(What you should do): Starting with the line that has "بُوٹاں ہیٹھ" and finishing with the line that has "လီဗာပူးလ်နဲ့ ADIDAS တို့ ...", set down each line below exactly. Pictures are not copied.
++++
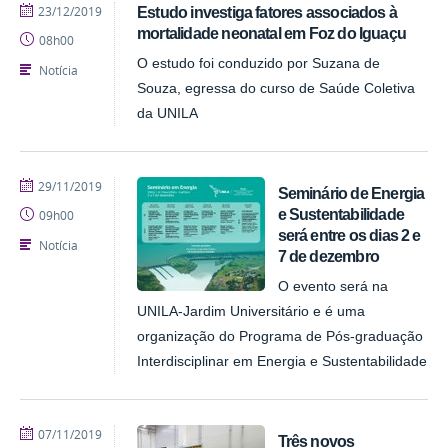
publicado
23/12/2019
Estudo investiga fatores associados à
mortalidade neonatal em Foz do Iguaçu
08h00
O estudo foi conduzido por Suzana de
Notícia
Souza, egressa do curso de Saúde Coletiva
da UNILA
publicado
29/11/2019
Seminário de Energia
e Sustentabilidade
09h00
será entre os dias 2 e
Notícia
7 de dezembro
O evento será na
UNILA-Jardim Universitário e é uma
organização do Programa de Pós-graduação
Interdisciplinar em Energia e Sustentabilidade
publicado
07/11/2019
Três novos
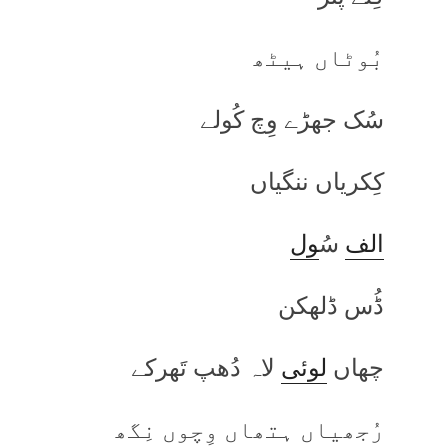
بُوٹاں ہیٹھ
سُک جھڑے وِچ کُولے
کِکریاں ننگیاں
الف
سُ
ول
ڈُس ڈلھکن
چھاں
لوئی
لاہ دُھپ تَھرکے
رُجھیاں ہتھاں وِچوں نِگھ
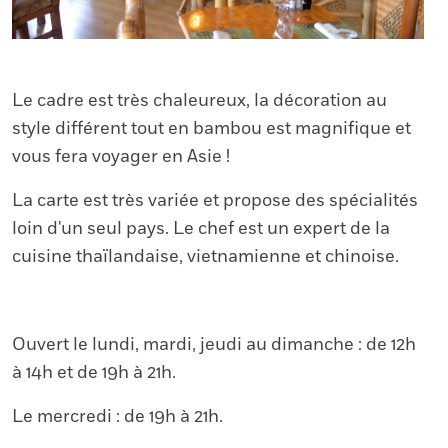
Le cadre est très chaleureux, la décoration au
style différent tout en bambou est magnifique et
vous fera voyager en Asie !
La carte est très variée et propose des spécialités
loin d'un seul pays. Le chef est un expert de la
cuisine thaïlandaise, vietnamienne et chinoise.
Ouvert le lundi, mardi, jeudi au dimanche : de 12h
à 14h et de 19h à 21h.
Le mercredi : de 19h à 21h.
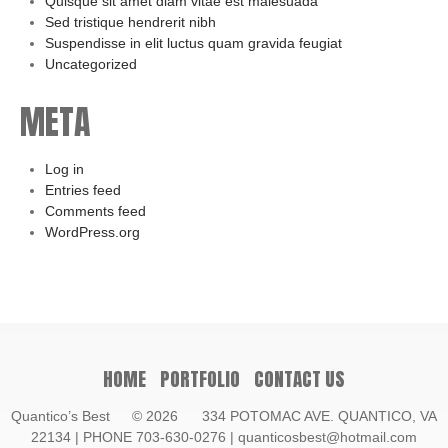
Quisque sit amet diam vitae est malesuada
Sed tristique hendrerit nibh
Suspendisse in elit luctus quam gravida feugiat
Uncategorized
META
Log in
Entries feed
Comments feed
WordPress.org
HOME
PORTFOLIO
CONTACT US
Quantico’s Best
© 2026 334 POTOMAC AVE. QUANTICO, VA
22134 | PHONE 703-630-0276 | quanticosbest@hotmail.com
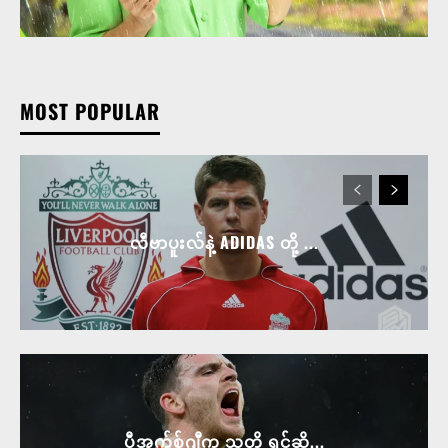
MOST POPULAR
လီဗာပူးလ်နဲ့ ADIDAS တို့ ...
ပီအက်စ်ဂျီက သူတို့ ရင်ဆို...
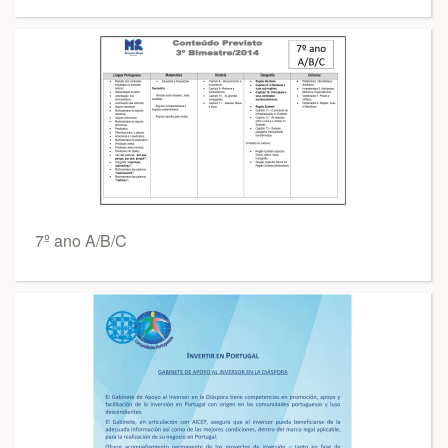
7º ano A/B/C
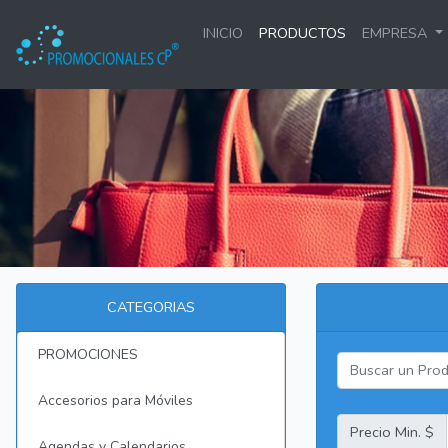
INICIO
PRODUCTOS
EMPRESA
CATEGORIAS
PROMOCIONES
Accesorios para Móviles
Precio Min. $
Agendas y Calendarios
++++
(Answer space):
بُوٹاں ہیٹھ
سُک جھڑے وِچ کُولے
کِکریاں ننگیاں
الف
سُ
ول
ڈُس ڈلھکن
چھاں
لوئی
لاہ دُھپ تَھرکے
رُجھیاں ہتھاں وِچوں نِگھ
Le cadre est très chaleureux, la décoration au
style différent tout en bambou est magnifique et
vous fera voyager en Asie !
La carte est très variée et propose des spécialités
loin d'un seul pays. Le chef est un expert de la
cuisine thaïlandaise, vietnamienne et chinoise.
Ouvert le lundi, mardi, jeudi au dimanche : de 12h
à 14h et de 19h à 21h.
Le mercredi : de 19h à 21h.
Quisque sit amet diam vitae est malesuada
Sed tristique hendrerit nibh
Suspendisse in elit luctus quam gravida feugiat
Uncategorized
META
Log in
Entries feed
Comments feed
WordPress.org
HOME
PORTFOLIO
CONTACT US
Quantico’s Best
© 2026 334 POTOMAC AVE. QUANTICO, VA
22134 | PHONE 703-630-0276 | quanticosbest@hotmail.com
MOST POPULAR
လီဗာပူးလ်နဲ့ ADIDAS တို့ ...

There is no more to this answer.